**Records for the exercise**
--
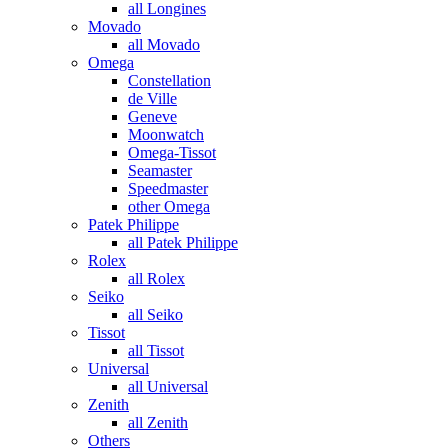
all Longines
Movado
all Movado
Omega
Constellation
de Ville
Geneve
Moonwatch
Omega-Tissot
Seamaster
Speedmaster
other Omega
Patek Philippe
all Patek Philippe
Rolex
all Rolex
Seiko
all Seiko
Tissot
all Tissot
Universal
all Universal
Zenith
all Zenith
Others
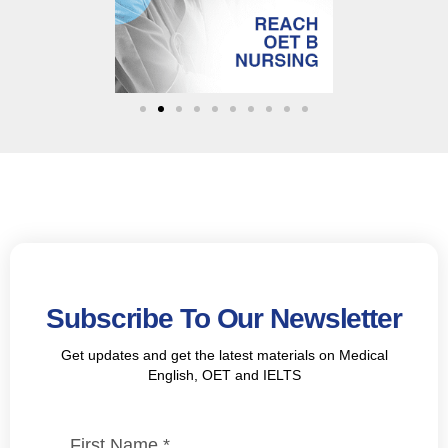
Subscribe To Our Newsletter
Get updates and get the latest materials on Medical
English, OET and IELTS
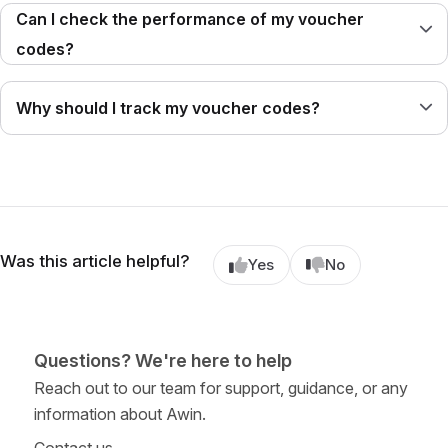
Can I check the performance of my voucher
codes?
Why should I track my voucher codes?
Was this article helpful?
Yes
No
Questions? We're here to help
Reach out to our team for support, guidance, or any
information about Awin.
Contact us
--
**Description of the task**
Set down a word-for-word copy of the records, dropping any picture.

**Your response**
all Longines
Movado
all Movado
Omega
Constellation
de Ville
Geneve
Moonwatch
Omega-Tissot
Seamaster
Speedmaster
other Omega
Patek Philippe
all Patek Philippe
Rolex
all Rolex
Seiko
all Seiko
Tissot
all Tissot
Universal
all Universal
Zenith
all Zenith
Others
Subscribe To Our Newsletter
Get updates and get the latest materials on Medical
English, OET and IELTS
Can I check the performance of my voucher
codes?
Why should I track my voucher codes?
Was this article helpful?
Yes
No
Questions? We're here to help
Reach out to our team for support, guidance, or any
information about Awin.
Contact us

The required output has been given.